Let $X$ be a projective integral scheme over $K=\bar{K}$. Suppose that $\Gamma(X,\mathcal L)\neq 0$, $\Gamma(X,\mathcal L^{*})\neq 0$. We want to show that $\mathcal L\cong \mathcal O_X$. There is an answer here on a pretty good website but I don't fully understand it. It defines non zero (why ?) morphisms $\mathcal L\to \mathcal L$ and $\mathcal O_X\to \mathcal O_X$ using composition of maps we get with two non zero global sections. Why would the regular sections defining these morphisms would be constant ? Why is an endomorphism of line bundles would an isomorphism ?

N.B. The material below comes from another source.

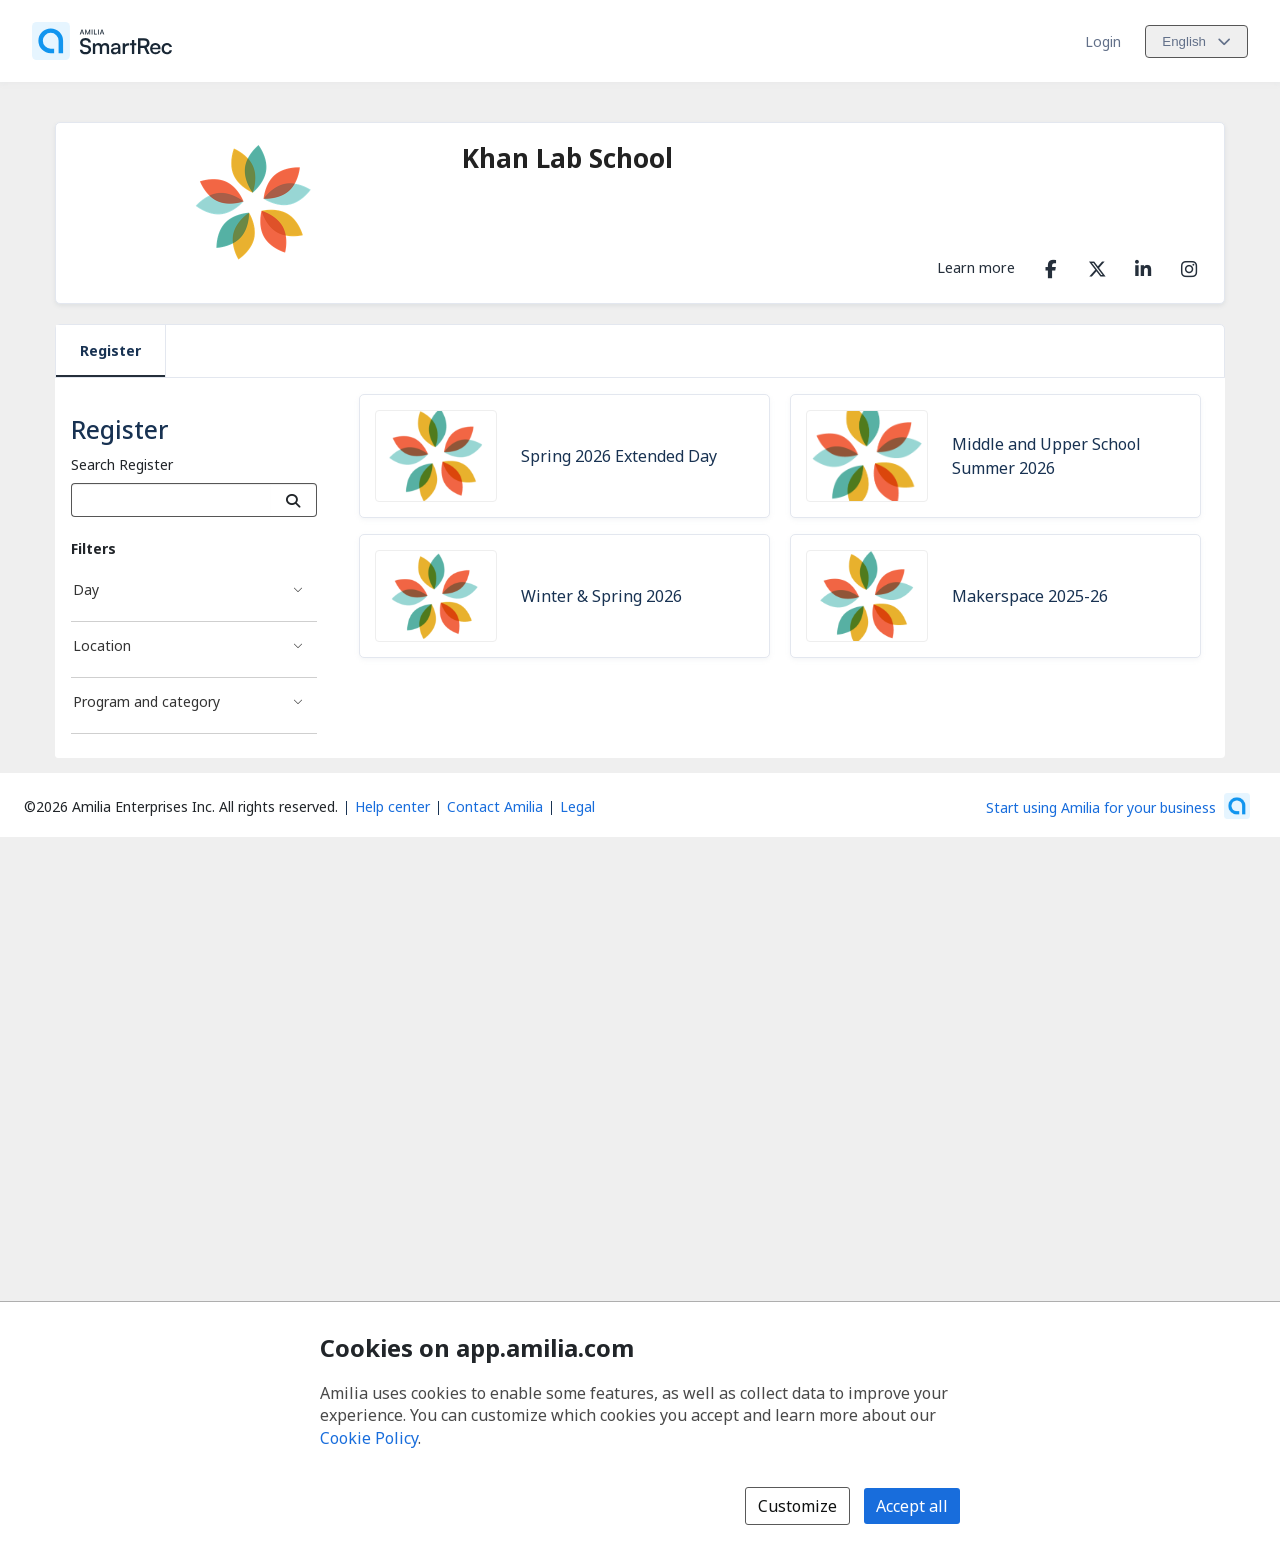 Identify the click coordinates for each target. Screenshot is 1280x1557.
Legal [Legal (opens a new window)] (577, 806)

In my case we suppose more than in the answer, we have projective. With these assumptions is there another way ? I wanted to say that $X$ is a closed subscheme of some projective space but I think we would need more assumptions on $S$ if $X=\operatorname{Proj}S$.
Any help ?
Take a point $x\in X$ where the section of $\mathcal L$ and the section of $\mathcal L^*$ do not vanish. Since the fiber of a line bundle over $x$ is a 1-dimensional vector space, it is easy to see that compositions $\mathcal L\to\mathcal L$ and $\mathcal O_X\to\mathcal O_X$ induce non-zero endomorphisms of fibers over $x$, hence they are non-zero. Any endomorphism of line bundle is a multiplication with a regular function (one can prove it locally, using local triviality of a line bundle), and any regular function on a proper connected variety is constant.